____ Input records

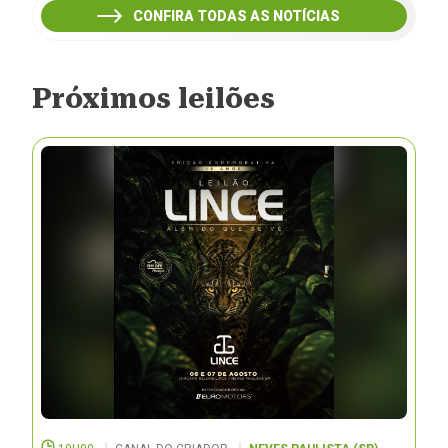
CONFIRA TODAS AS NOTÍCIAS
Próximos leilões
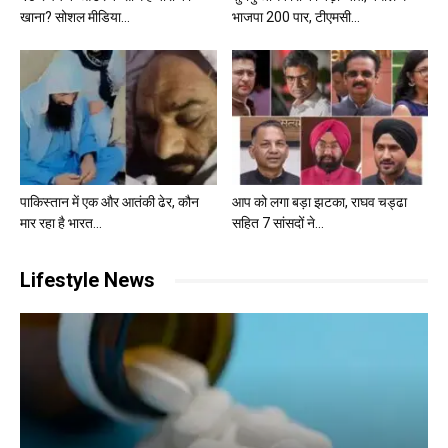
खाना? सोशल मीडिया...
भाजपा 200 पार, टीएमसी...
पाकिस्तान में एक और आतंकी ढेर, कौन
आप को लगा बड़ा झटका, राघव चड्ढा
मार रहा है भारत...
सहित 7 सांसदों ने...
Lifestyle News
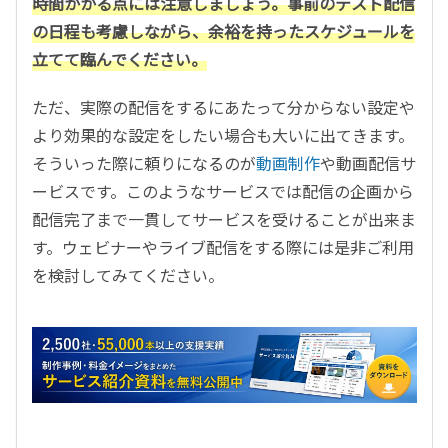
時間かかる点には注意しましょう。事前のテスト配信
の日程も考慮しながら、余裕を持ったスケジュールを
立てて臨んでください。
ただ、実際の配信をするにあたって分からない設定や
より効果的な設定をしたい場合も大いに出てきます。
そういった際に頼りになるのが
動画制作
や動画配信サ
ービスです。このようなサービスでは配信の企画から
配信完了まで一貫してサービスを受けることが出来ま
す。ウェビナーやライブ配信をする際には是非ご利用
を検討してみてください。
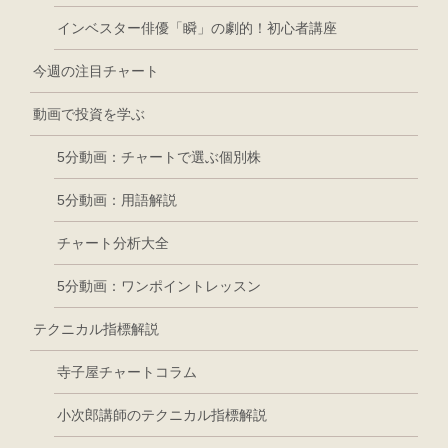
インベスター俳優「瞬」の劇的！初心者講座
今週の注目チャート
動画で投資を学ぶ
5分動画：チャートで選ぶ個別株
5分動画：用語解説
チャート分析大全
5分動画：ワンポイントレッスン
テクニカル指標解説
寺子屋チャートコラム
小次郎講師のテクニカル指標解説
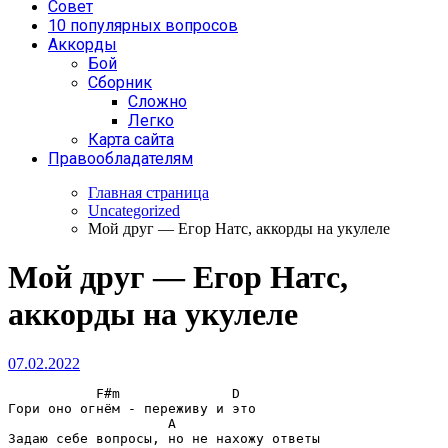
Совет
10 популярных вопросов
Аккорды
Бой
Сборник
Сложно
Легко
Карта сайта
Правообладателям
Главная страница
Uncategorized
Мой друг — Егор Натс, аккорды на укулеле
Мой друг — Егор Натс,
аккорды на укулеле
07.02.2022
F#m              D
Гори оно огнём - переживу и это

A
Задаю себе вопросы, но не нахожу ответы
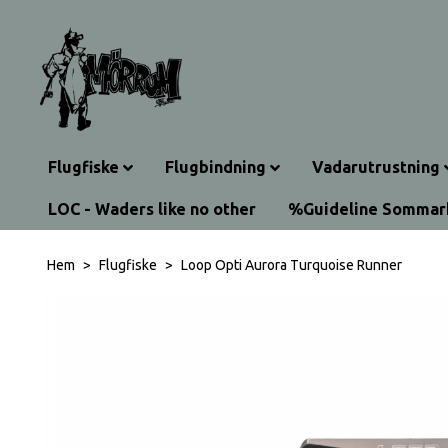
Flugfiske
Flugbindning
Vadarutrustning
LOC - Waders like no other
%Guideline Somma
Hem
Flugfiske
Loop Opti Aurora Turquoise Runner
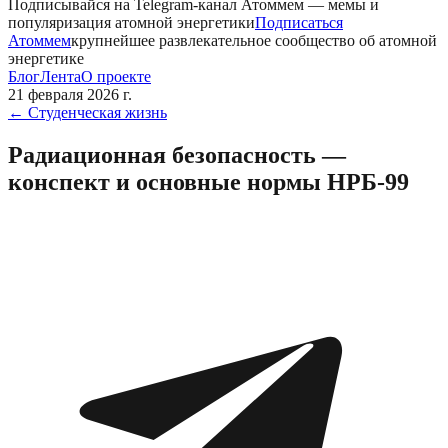
Подписывайся на Telegram-канал
Атоммем
— мемы и
популяризация атомной энергетики
Подписаться
Атоммем
крупнейшее развлекательное сообщество об атомной
энергетике
Блог
Лента
О проекте
21 февраля 2026 г.
←
Студенческая жизнь
Радиационная безопасность —
конспект и основные нормы НРБ-99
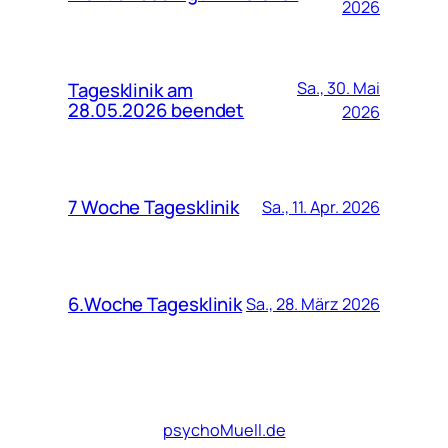
2026
Tagesklinik am
Sa., 30. Mai
28.05.2026 beendet
2026
7 Woche Tagesklinik
Sa., 11. Apr. 2026
6.Woche Tagesklinik
Sa., 28. März 2026
psychoMuell.de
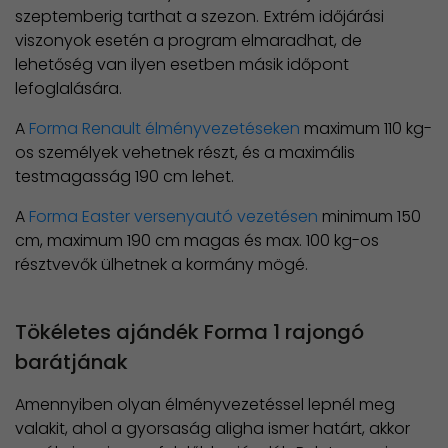
szeptemberig tarthat a szezon.
Extrém időjárási
viszonyok esetén a program elmaradhat, de
lehetőség van ilyen esetben másik időpont
lefoglalására.
A
Forma Renault élményvezetéseken
maximum 110 kg-
os személyek vehetnek részt, és a maximális
testmagasság 190 cm lehet.
A
Forma Easter versenyautó vezetésen
minimum 150
cm, maximum 190 cm magas és max. 100 kg-os
résztvevők ülhetnek a kormány mögé.
Tökéletes ajándék Forma 1 rajongó
barátjának
Amennyiben olyan élményvezetéssel lepnél meg
valakit, ahol a gyorsaság aligha ismer határt, akkor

________

> [Exercise brief] In the records above, find the line that contains "より効果的な設定をしたい場合も大いに出てきます。". Print it and every later line exactly, omitting the pictures.

> [Result]
より効果的な設定をしたい場合も大いに出てきます。
そういった際に頼りになるのが
動画制作
や動画配信サ
ービスです。このようなサービスでは配信の企画から
配信完了まで一貫してサービスを受けることが出来ま
す。ウェビナーやライブ配信をする際には是非ご利用
を検討してみてください。
インベスター俳優「瞬」の劇的！初心者講座
今週の注目チャート
動画で投資を学ぶ
5分動画：チャートで選ぶ個別株
5分動画：用語解説
チャート分析大全
5分動画：ワンポイントレッスン
テクニカル指標解説
寺子屋チャートコラム
小次郎講師のテクニカル指標解説
Совет
10 популярных вопросов
Аккорды
Бой
Сборник
Сложно
Легко
Карта сайта
Правообладателям
Главная страница
Uncategorized
Мой друг — Егор Натс, аккорды на укулеле
Мой друг — Егор Натс,
аккорды на укулеле
07.02.2022
F#m              D
Гори оно огнём - переживу и это

A
Задаю себе вопросы, но не нахожу ответы
Flugfiske
Flugbindning
Vadarutrustning
LOC - Waders like no other
%Guideline Somma
Hem
Flugfiske
Loop Opti Aurora Turquoise Runner
Подписывайся на Telegram-канал
Атоммем
— мемы и
популяризация атомной энергетики
Подписаться
Атоммем
крупнейшее развлекательное сообщество об атомной
энергетике
Блог
Лента
О проекте
21 февраля 2026 г.
←
Студенческая жизнь
Радиационная безопасность —
конспект и основные нормы НРБ-99
2026
Tagesklinik am
Sa., 30. Mai
28.05.2026 beendet
2026
7 Woche Tagesklinik
Sa., 11. Apr. 2026
6.Woche Tagesklinik
Sa., 28. März 2026
psychoMuell.de
szeptemberig tarthat a szezon.
Extrém időjárási
viszonyok esetén a program elmaradhat, de
lehetőség van ilyen esetben másik időpont
lefoglalására.
A
Forma Renault élményvezetéseken
maximum 110 kg-
os személyek vehetnek részt, és a maximális
testmagasság 190 cm lehet.
A
Forma Easter versenyautó vezetésen
minimum 150
cm, maximum 190 cm magas és max. 100 kg-os
résztvevők ülhetnek a kormány mögé.
Tökéletes ajándék Forma 1 rajongó
barátjának
Amennyiben olyan élményvezetéssel lepnél meg
valakit, ahol a gyorsaság aligha ismer határt, akkor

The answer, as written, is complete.